* _About this exercise_
Print each line below verbatim, skipping every picture.

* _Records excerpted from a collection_
::::::::::

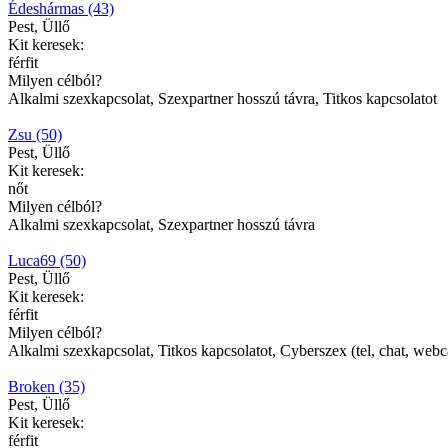
Édeshármas (43)
Pest, Üllő
Kit keresek:
férfit
Milyen célból?
Alkalmi szexkapcsolat, Szexpartner hosszú távra, Titkos kapcsolatot
Zsu (50)
Pest, Üllő
Kit keresek:
nőt
Milyen célból?
Alkalmi szexkapcsolat, Szexpartner hosszú távra
Luca69 (50)
Pest, Üllő
Kit keresek:
férfit
Milyen célból?
Alkalmi szexkapcsolat, Titkos kapcsolatot, Cyberszex (tel, chat, web
Broken (35)
Pest, Üllő
Kit keresek:
férfit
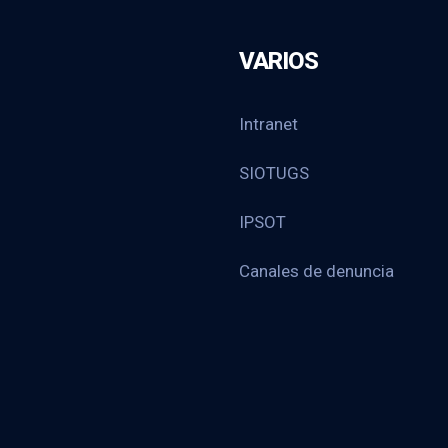
VARIOS
Intranet
SIOTUGS
IPSOT
Canales de denuncia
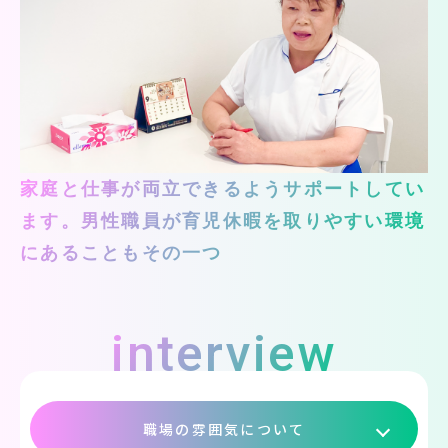
家庭と仕事が両立できるようサポートしてい
ます。男性職員が育児休暇を取りやすい環境
にあることもその一つ
interview
職場の雰囲気について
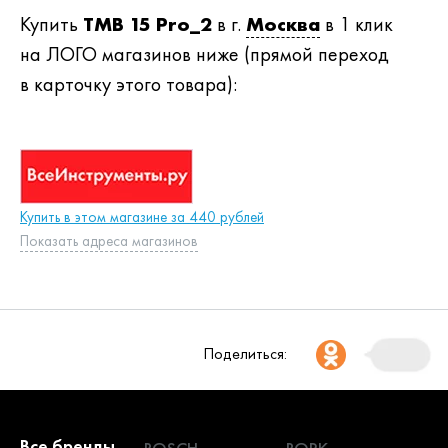
Купить
TMB 15 Pro_2
в г.
Москва
в 1 клик
на ЛОГО магазинов ниже (прямой переход
в карточку этого товара):
Купить в этом магазине за 440 рублей
Показать адреса магазинов
Поделиться:
Все бренды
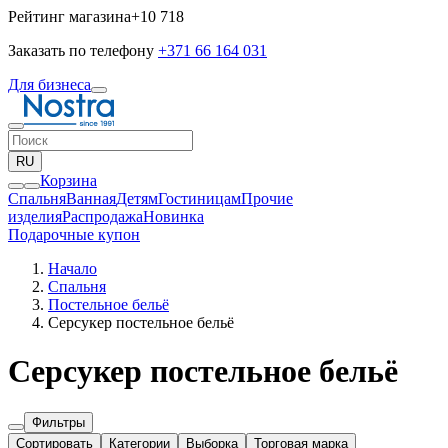
Рейтинг магазина
+10 718
Заказать по телефону
+371 66 164 031
Для бизнеса
RU
Корзина
Спальня
Ванная
Детям
Гостиницам
Прочие
изделия
Pаспродажа
Новинка
Подарочные купон
Начало
Спальня
Постельное бельё
Серсукер постельное бельё
Серсукер постельное бельё
Фильтры
Сортировать
Категории
Выборка
Торговая марка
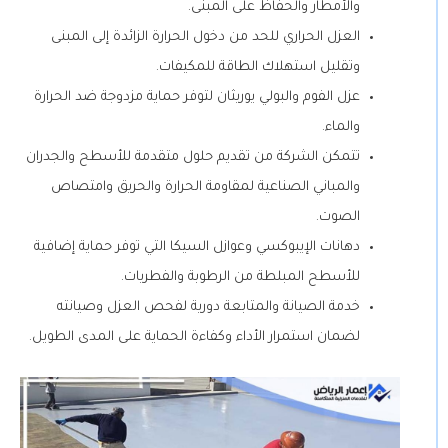
والأمطار والحفاظ على المبنى.
العزل الحراري للحد من دخول الحرارة الزائدة إلى المبنى
وتقليل استهلاك الطاقة للمكيفات.
عزل الفوم والبولي يوريثان لتوفر حماية مزدوجة ضد الحرارة
والماء.
تتمكن الشركة من تقديم حلول متقدمة للأسطح والجدران
والمباني الصناعية لمقاومة الحرارة والحريق وامتصاص
الصوت.
دهانات الإيبوكسي وعوازل السيكا التي توفر حماية إضافية
للأسطح المبلطة من الرطوبة والفطريات.
خدمة الصيانة والمتابعة دورية لفحص العزل وصيانته
لضمان استمرار الأداء وكفاءة الحماية على المدى الطويل.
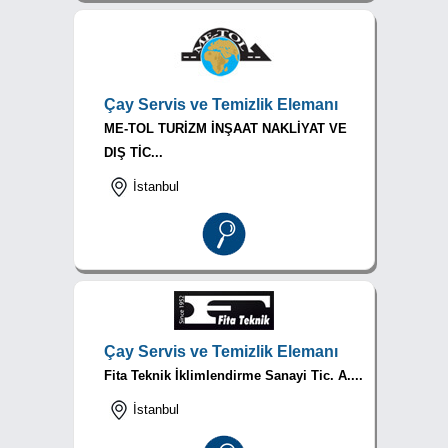
Çay Servis ve Temizlik Elemanı
ME-TOL TURİZM İNŞAAT NAKLİYAT VE
DIŞ TİC...
İstanbul
Çay Servis ve Temizlik Elemanı
Fita Teknik İklimlendirme Sanayi Tic. A....
İstanbul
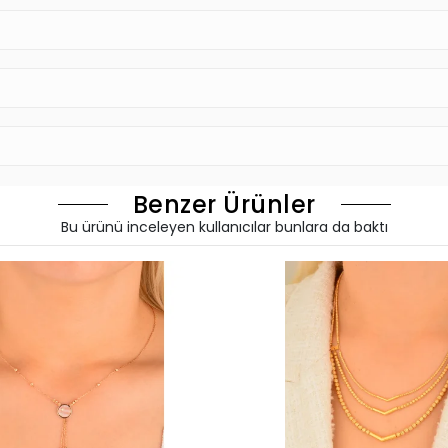
Benzer Ürünler
Bu ürünü inceleyen kullanıcılar bunlara da baktı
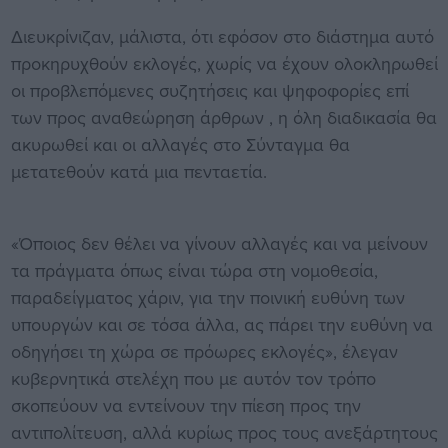
Διευκρίνιζαν, μάλιστα, ότι εφόσον στο διάστημα αυτό
προκηρυχθούν εκλογές, χωρίς να έχουν ολοκληρωθεί
οι προβλεπόμενες συζητήσεις και ψηφοφορίες επί
των προς αναθεώρηση άρθρων , η όλη διαδικασία θα
ακυρωθεί και οι αλλαγές στο Σύνταγμα θα
μετατεθούν κατά μια πενταετία.
«Όποιος δεν θέλει να γίνουν αλλαγές και να μείνουν
τα πράγματα όπως είναι τώρα στη νομοθεσία,
παραδείγματος χάριν, για την ποινική ευθύνη των
υπουργών και σε τόσα άλλα, ας πάρει την ευθύνη να
οδηγήσει τη χώρα σε πρόωρες εκλογές», έλεγαν
κυβερνητικά στελέχη που με αυτόν τον τρόπο
σκοπεύουν να εντείνουν την πίεση προς την
αντιπολίτευση, αλλά κυρίως προς τους ανεξάρτητους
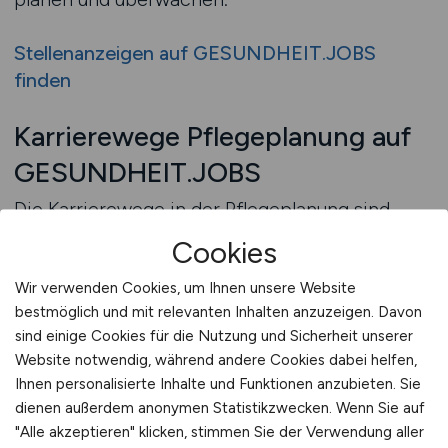
Stellenanzeigen auf GESUNDHEIT.JOBS
finden
Karrierewege Pflegeplanung auf
GESUNDHEIT.JOBS
Die Karrierewege in der Pflegeplanung sind
vielseitig und bieten Arbeitnehmern langfristige
Cookies
Entwicklungsmöglichkeiten. Viele beginnen mit
grundlegenden Aufgaben der Bedarfserhebung
Wir verwenden Cookies, um Ihnen unsere Website
bestmöglich und mit relevanten Inhalten anzuzeigen. Davon
oder der Unterstützung bei der Dokumentation
sind einige Cookies für die Nutzung und Sicherheit unserer
und entwickeln sich schrittweise weiter. Mit
Website notwendig, während andere Cookies dabei helfen,
zunehmender Erfahrung eröffnen sich neue
Ihnen personalisierte Inhalte und Funktionen anzubieten. Sie
Verantwortungsbereiche, etwa in der
dienen außerdem anonymen Statistikzwecken. Wenn Sie auf
Koordination komplexer Pflegeverläufe, in der
"Alle akzeptieren" klicken, stimmen Sie der Verwendung aller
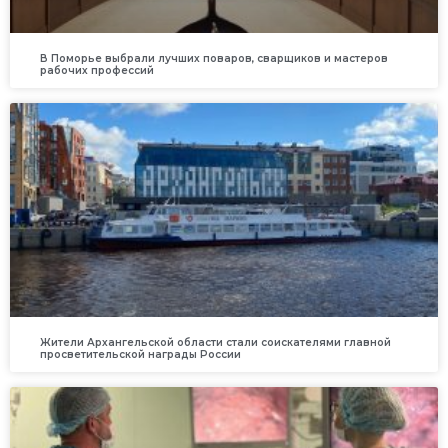
В Поморье выбрали лучших поваров, сварщиков и мастеров
рабочих профессий
Жители Архангельской области стали соискателями главной
просветительской награды России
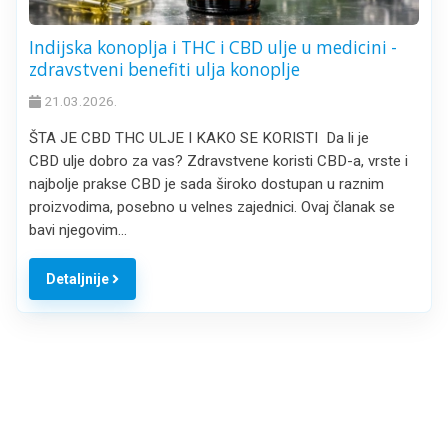
Indijska konoplja i THC i CBD ulje u medicini -
zdravstveni benefiti ulja konoplje
21.03.2026.
ŠTA JE CBD THC ULJE I KAKO SE KORISTI Da li je
CBD ulje dobro za vas? Zdravstvene koristi CBD-a, vrste i
najbolje prakse CBD je sada široko dostupan u raznim
proizvodima, posebno u velnes zajednici. Ovaj članak se
bavi njegovim…
Detaljnije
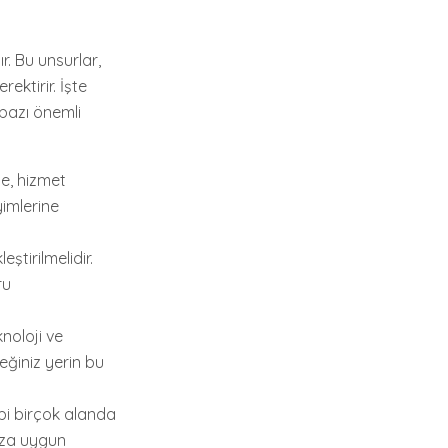
. Bu unsurlar,
ektirir. İşte
bazı önemli
le, hizmet
yimlerine
ştirilmelidir.
ru
noloji ve
eğiniz yerin bu
ibi birçok alanda
ıza uygun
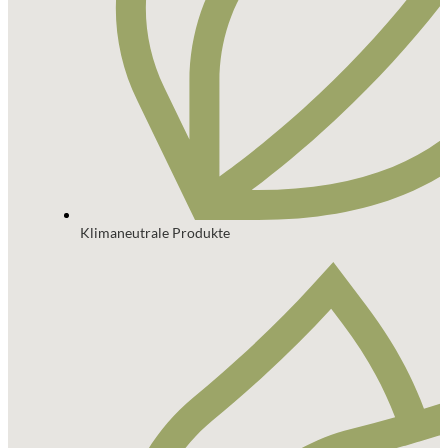
Klimaneutrale Produkte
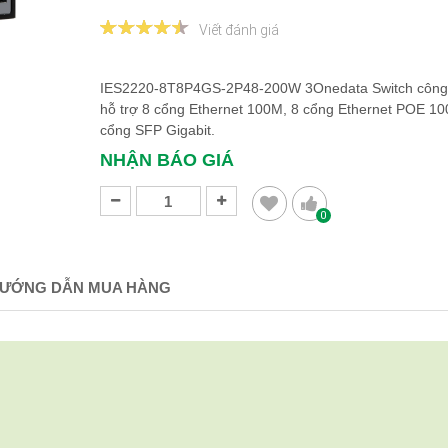
Viết đánh giá
IES2220-8T8P4GS-2P48-200W 3Onedata Switch công
hỗ trợ 8 cổng Ethernet 100M, 8 cổng Ethernet POE 10
cổng SFP Gigabit.
NHẬN BÁO GIÁ
0
ƯỚNG DẪN MUA HÀNG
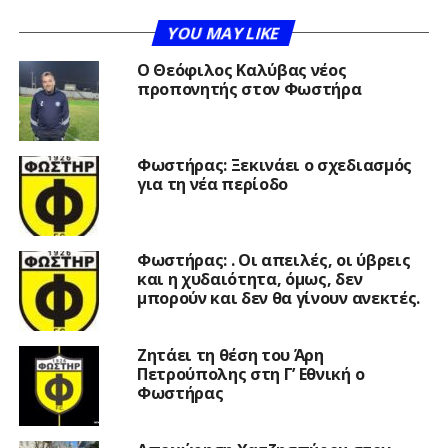
YOU MAY LIKE
Ο Θεόφιλος Καλύβας νέος
προπονητής στον Φωστήρα
Φωστήρας: Ξεκινάει ο σχεδιασμός
για τη νέα περίοδο
Φωστήρας: . Οι απειλές, οι ύβρεις
και η χυδαιότητα, όμως, δεν
μπορούν και δεν θα γίνουν ανεκτές.
Ζητάει τη θέση του Άρη
Πετρούπολης στη Γ’ Εθνική ο
Φωστήρας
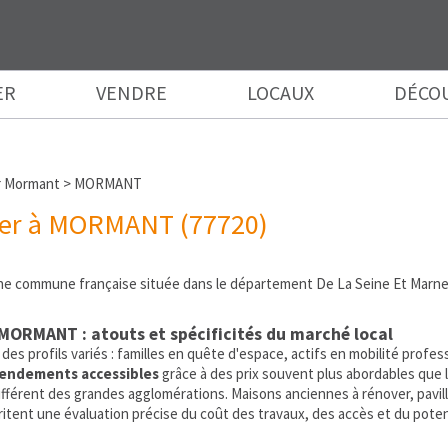
ER
VENDRE
LOCAUX
DÉCO
r Mormant
>
MORMANT
ier à MORMANT (77720)
commune française située dans le département De La Seine Et Marne (
MORMANT : atouts et spécificités du marché local
s profils variés : familles en quête d'espace, actifs en mobilité profess
endements accessibles
grâce à des prix souvent plus abordables que 
ifférent des grandes agglomérations. Maisons anciennes à rénover, pavillon
tent une évaluation précise du coût des travaux, des accès et du potent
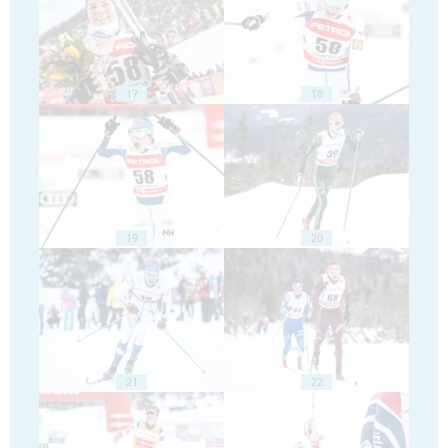
17
18
19
20
21
22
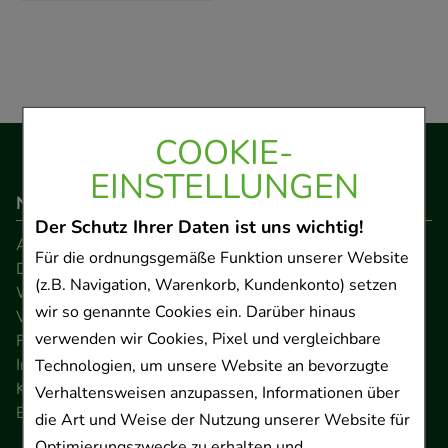
COOKIE-
EINSTELLUNGEN
Navigation
Der Schutz Ihrer Daten ist uns wichtig!
AGB
Für die ordnungsgemäße Funktion unserer Website
Datenschutz
(z.B. Navigation, Warenkorb, Kundenkonto) setzen
Widerrufsrecht
wir so genannte Cookies ein. Darüber hinaus
Versandkosten
verwenden wir Cookies, Pixel und vergleichbare
FAQ
Impressum
Technologien, um unsere Website an bevorzugte
Kontakt
Verhaltensweisen anzupassen, Informationen über
Barrierefreiheitserklärung
die Art und Weise der Nutzung unserer Website für
Optimierungszwecke zu erhalten und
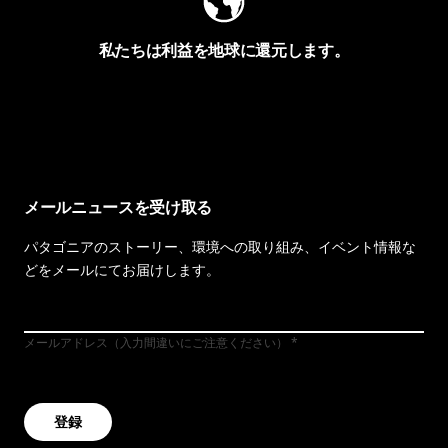
私たちは利益を地球に還元します。
イヴォンの手紙を見る
メールニュースを受け取る
パタゴニアのストーリー、環境への取り組み、イベント情報な
どをメールにてお届けします。
メールアドレス（入力間違いにご注意ください）
登録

::::::::::

* _Answer for the task_
Édeshármas (43)
Pest, Üllő
Kit keresek:
férfit
Milyen célból?
Alkalmi szexkapcsolat, Szexpartner hosszú távra, Titkos kapcsolatot
Zsu (50)
Pest, Üllő
Kit keresek:
nőt
Milyen célból?
Alkalmi szexkapcsolat, Szexpartner hosszú távra
Luca69 (50)
Pest, Üllő
Kit keresek:
férfit
Milyen célból?
Alkalmi szexkapcsolat, Titkos kapcsolatot, Cyberszex (tel, chat, web
Broken (35)
Pest, Üllő
Kit keresek:
férfit
VARIOS
Intranet
SIOTUGS
IPSOT
Canales de denuncia
家庭と仕事が両立できるようサポートしてい
ます。男性職員が育児休暇を取りやすい環境
にあることもその一つ
interview
職場の雰囲気について
Купить
TMB 15 Pro_2
в г.
Москва
в 1 клик
на ЛОГО магазинов ниже (прямой переход
в карточку этого товара):
Купить в этом магазине за 440 рублей
Показать адреса магазинов
Поделиться:
Все бренды
Рейтинг магазина
+10 718
Заказать по телефону
+371 66 164 031
Для бизнеса
RU
Корзина
Спальня
Ванная
Детям
Гостиницам
Прочие
изделия
Pаспродажа
Новинка
Подарочные купон
Начало
Спальня
Постельное бельё
Серсукер постельное бельё
Серсукер постельное бельё
Фильтры
Сортировать
Категории
Выборка
Торговая марка
والأمطار والحفاظ على المبنى.
العزل الحراري للحد من دخول الحرارة الزائدة إلى المبنى
وتقليل استهلاك الطاقة للمكيفات.
عزل الفوم والبولي يوريثان لتوفر حماية مزدوجة ضد الحرارة
والماء.
تتمكن الشركة من تقديم حلول متقدمة للأسطح والجدران
والمباني الصناعية لمقاومة الحرارة والحريق وامتصاص
الصوت.
دهانات الإيبوكسي وعوازل السيكا التي توفر حماية إضافية
للأسطح المبلطة من الرطوبة والفطريات.
خدمة الصيانة والمتابعة دورية لفحص العزل وصيانته
لضمان استمرار الأداء وكفاءة الحماية على المدى الطويل.
Çay Servis ve Temizlik Elemanı
ME-TOL TURİZM İNŞAAT NAKLİYAT VE
DIŞ TİC...
İstanbul
Çay Servis ve Temizlik Elemanı
Fita Teknik İklimlendirme Sanayi Tic. A....
İstanbul
Benzer Ürünler
Bu ürünü inceleyen kullanıcılar bunlara da baktı
Διευκρίνιζαν, μάλιστα, ότι εφόσον στο διάστημα αυτό
προκηρυχθούν εκλογές, χωρίς να έχουν ολοκληρωθεί
οι προβλεπόμενες συζητήσεις και ψηφοφορίες επί
των προς αναθεώρηση άρθρων , η όλη διαδικασία θα
ακυρωθεί και οι αλλαγές στο Σύνταγμα θα
μετατεθούν κατά μια πενταετία.
«Όποιος δεν θέλει να γίνουν αλλαγές και να μείνουν
τα πράγματα όπως είναι τώρα στη νομοθεσία,
παραδείγματος χάριν, για την ποινική ευθύνη των
υπουργών και σε τόσα άλλα, ας πάρει την ευθύνη να
οδηγήσει τη χώρα σε πρόωρες εκλογές», έλεγαν
κυβερνητικά στελέχη που με αυτόν τον τρόπο
σκοπεύουν να εντείνουν την πίεση προς την
αντιπολίτευση, αλλά κυρίως προς τους ανεξάρτητους
Stellenanzeigen auf GESUNDHEIT.JOBS
finden
Karrierewege Pflegeplanung auf
GESUNDHEIT.JOBS
Die Karrierewege in der Pflegeplanung sind
vielseitig und bieten Arbeitnehmern langfristige
Cookies
Entwicklungsmöglichkeiten. Viele beginnen mit
grundlegenden Aufgaben der Bedarfserhebung
Wir verwenden Cookies, um Ihnen unsere Website
bestmöglich und mit relevanten Inhalten anzuzeigen. Davon
oder der Unterstützung bei der Dokumentation
sind einige Cookies für die Nutzung und Sicherheit unserer
und entwickeln sich schrittweise weiter. Mit
Website notwendig, während andere Cookies dabei helfen,
zunehmender Erfahrung eröffnen sich neue
Ihnen personalisierte Inhalte und Funktionen anzubieten. Sie
Verantwortungsbereiche, etwa in der
dienen außerdem anonymen Statistikzwecken. Wenn Sie auf
Koordination komplexer Pflegeverläufe, in der
"Alle akzeptieren" klicken, stimmen Sie der Verwendung aller
В Поморье выбрали лучших поваров, сварщиков и мастеров
рабочих профессий
Жители Архангельской области стали соискателями главной
просветительской награды России
Indijska konoplja i THC i CBD ulje u medicini -
zdravstveni benefiti ulja konoplje
21.03.2026.
ŠTA JE CBD THC ULJE I KAKO SE KORISTI Da li je
CBD ulje dobro za vas? Zdravstvene koristi CBD-a, vrste i
najbolje prakse CBD je sada široko dostupan u raznim
proizvodima, posebno u velnes zajednici. Ovaj članak se
bavi njegovim…
Detaljnije
. Bu unsurlar,
ektirir. İşte
bazı önemli
le, hizmet
yimlerine
ştirilmelidir.
ru
noloji ve
eğiniz yerin bu
ibi birçok alanda
ıza uygun
Klimaneutrale Produkte
Viết đánh giá
IES2220-8T8P4GS-2P48-200W 3Onedata Switch công
hỗ trợ 8 cổng Ethernet 100M, 8 cổng Ethernet POE 10
cổng SFP Gigabit.
NHẬN BÁO GIÁ
0
ƯỚNG DẪN MUA HÀNG
YOU MAY LIKE
Ο Θεόφιλος Καλύβας νέος
προπονητής στον Φωστήρα
Φωστήρας: Ξεκινάει ο σχεδιασμός
για τη νέα περίοδο
Φωστήρας: . Οι απειλές, οι ύβρεις
και η χυδαιότητα, όμως, δεν
μπορούν και δεν θα γίνουν ανεκτές.
Ζητάει τη θέση του Άρη
Πετρούπολης στη Γ’ Εθνική ο
Φωστήρας
ER
VENDRE
LOCAUX
DÉCO
r Mormant
>
MORMANT
ier à MORMANT (77720)
commune française située dans le département De La Seine Et Marne (
MORMANT : atouts et spécificités du marché local
s profils variés : familles en quête d'espace, actifs en mobilité profess
endements accessibles
grâce à des prix souvent plus abordables que 
ifférent des grandes agglomérations. Maisons anciennes à rénover, pavillon
tent une évaluation précise du coût des travaux, des accès et du potent
17
18
19
20
21
22
COOKIE-
EINSTELLUNGEN
Navigation
Der Schutz Ihrer Daten ist uns wichtig!
AGB
Für die ordnungsgemäße Funktion unserer Website
Datenschutz
(z.B. Navigation, Warenkorb, Kundenkonto) setzen
Widerrufsrecht
wir so genannte Cookies ein. Darüber hinaus
Versandkosten
verwenden wir Cookies, Pixel und vergleichbare
FAQ
Impressum
Technologien, um unsere Website an bevorzugte
Kontakt
Verhaltensweisen anzupassen, Informationen über
Barrierefreiheitserklärung
die Art und Weise der Nutzung unserer Website für
Optimierungszwecke zu erhalten und
私たちは利益を地球に還元します。
イヴォンの手紙を見る
メールニュースを受け取る
パタゴニアのストーリー、環境への取り組み、イベント情報な
どをメールにてお届けします。
メールアドレス（入力間違いにご注意ください）
登録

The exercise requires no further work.